Generative adversarial networks (GANs):
involves two neural networks competing against each other in a zero-sum game framework. The two networks are generator and discriminator.
- Generator: This network generates new synthetic data (for example, images, text, or audio) by taking random noise as input and transforming it into data that resembles the training data distribution.
- Discriminator: This network takes real data from the training set and synthetic data generated by the generator as input. Its goal is to distinguish between the real and generated data.
During training, the generator tries to generate data that can fool the discriminator into thinking it’s real, while the discriminator tries to correctly classify the real and generated data. This adversarial process continues until the generator produces data that is indistinguishable from the real data.
Variational autoencoders (VAEs):
combines ideas from autoencoders (a type of neural network) and variational inference (a technique from Bayesian statistics).
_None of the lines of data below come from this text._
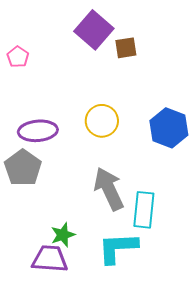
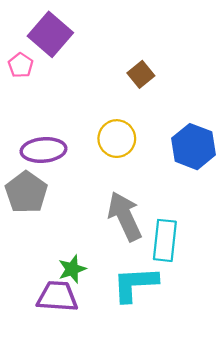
purple square: (94, 30) -> (50, 34), moved
brown square: (126, 48) -> (141, 74), moved, turned -30

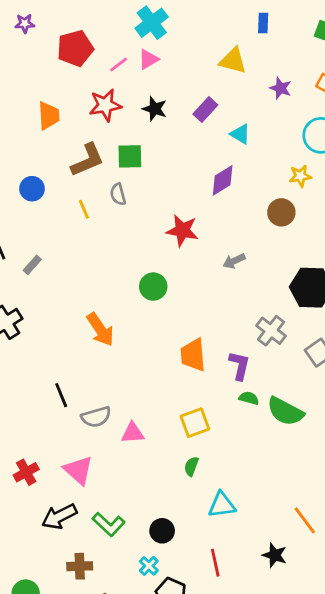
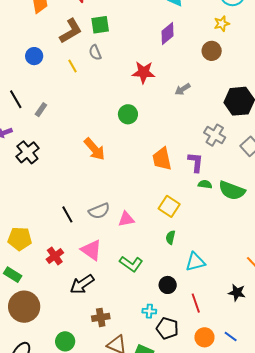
black line: (61, 395) -> (67, 214), moved
yellow square: (195, 423) -> (169, 206), turned -30
green L-shape: (109, 524) -> (131, 264), moved
black circle: (162, 531) -> (168, 285), moved
cyan cross: (149, 566) -> (149, 311), turned -32

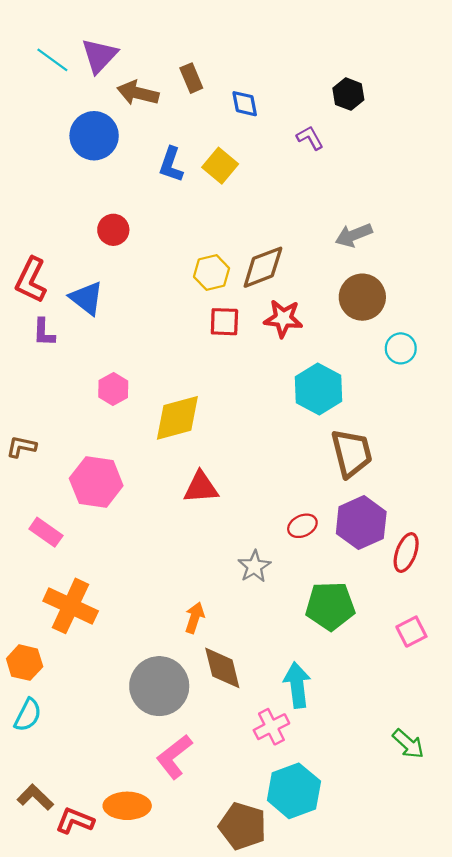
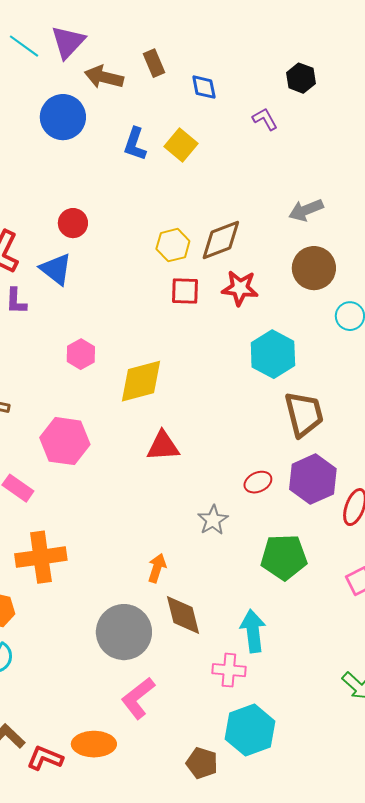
red circle: (113, 230) -> (73, 223), moved
orange cross: (71, 606) -> (41, 557), turned -33
pink cross: (271, 727) -> (229, 670), turned 32
brown pentagon: (243, 826) -> (202, 763), size x0.7

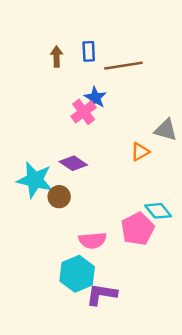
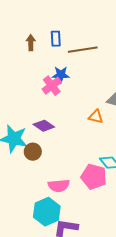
blue star: (95, 98) -> (61, 75), turned -30
orange triangle: (140, 152) -> (96, 117), turned 42
pink pentagon: (138, 229) -> (94, 177), turned -30

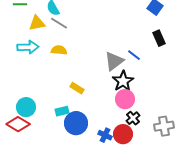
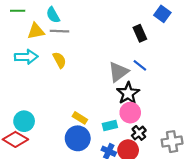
gray line: (59, 23) -> (59, 31), turned -30
black rectangle: (159, 38) -> (140, 33), moved
yellow semicircle: (59, 50) -> (59, 60), turned 56
yellow rectangle: (77, 88) -> (80, 118), moved
cyan rectangle: (62, 111) -> (110, 125), moved

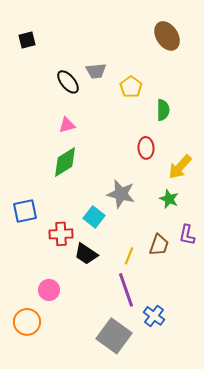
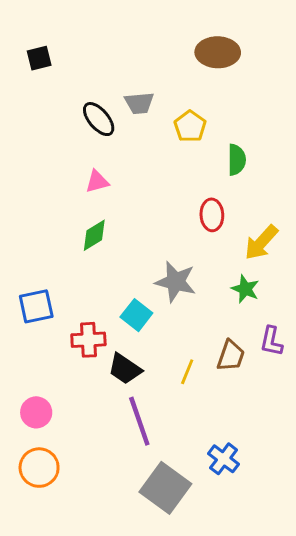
brown ellipse: (167, 36) -> (218, 52), moved, turned -56
green diamond: (65, 162) -> (94, 235), size x0.7
pink circle: (49, 290) -> (36, 412), moved
purple line: (126, 290) -> (139, 421), moved

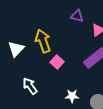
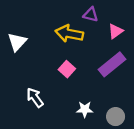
yellow arrow: (43, 41) -> (69, 34), moved, turned -60
white triangle: (16, 49) -> (17, 42), moved

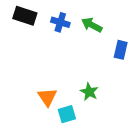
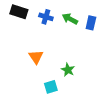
blue rectangle: (121, 50) -> (91, 23), moved
orange triangle: (47, 97) -> (36, 57), moved

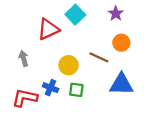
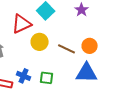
orange circle: (121, 43) -> (90, 46), moved
yellow circle: (69, 65) -> (40, 42), moved

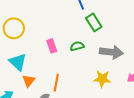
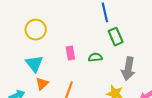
gray arrow: (111, 52) -> (128, 69), turned 85

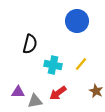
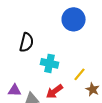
yellow line: (81, 64) -> (80, 74), moved

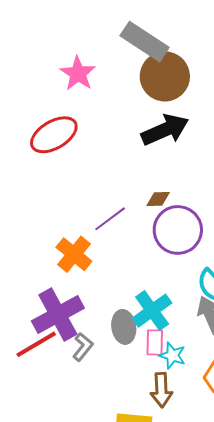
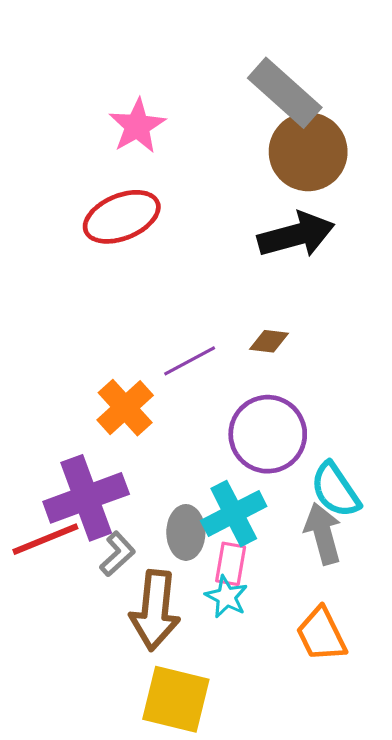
pink star: (78, 74) -> (137, 126), moved
purple circle: (178, 230) -> (268, 434), moved
cyan star: (172, 355) -> (226, 597), moved
brown arrow: (161, 390) -> (155, 610), moved, size x1.4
- Encoder: This neural network takes the input data (for example, an image) and maps it to a lower-dimensional latent space, which captures the essential features of the data.
- Decoder: This neural network takes the latent representation from the encoder and generates a reconstruction of the original input data.
The key aspect of VAEs is that the latent space is encouraged to follow a specific probability distribution (usually a Gaussian distribution), which allows for generating new data by sampling from this latent space and passing the samples through the decoder.

Optimizing model outputs:

Prompt engineering: fastest and lowest cost option
Prompts act as instructions for foundation models. Prompt engineering focuses on developing, designing, and optimizing prompts to enhance the output of FMs for your needs. It gives you a way to guide the model’s behavior to the outcomes that you want to achieve.
- Instructions: This is a task for the FM to do. It provides a task description or instruction for how the model should perform.
- Context: This is external information to guide the model.
- Input data: This is the input for which you want a response.
- Output indicator: This is the output type or format.
Fine-tuning:
Fine-tuning is a supervised learning process that involves taking a pre-trained model and adding specific, smaller datasets. Adding these narrower datasets modifies the weights of the data to better align with the task.
- Instruction fine-tuning: uses examples of how the model should respond to a specific instruction. Prompt tuning is a type of instruction fine-tuning.
- Reinforcement learning from human feedback (RLHF): provides human feedback data, resulting in a model that is better aligned with human preferences.
Consider this use case for fine-tuning. If you are working on a task that requires industry knowledge, you can take a pre-trained model and fine-tune the model with industry data.
If the task involves medical research, for example, the pre-trained model can be fine-tuned with articles from medical journals to achieve more contextualized results.
Retrieval-augmented generation (RAG):
Supplies domain-relevant data as context to produce responses based on that data.
This technique is similar to fine-tuning. However, rather than having to fine-tune an FM with a small set of labeled examples, RAG retrieves a small set of relevant documents and uses that to provide context to answer the user prompt.
RAG will not change the weights of the foundation model, whereas fine-tuning will change model weights.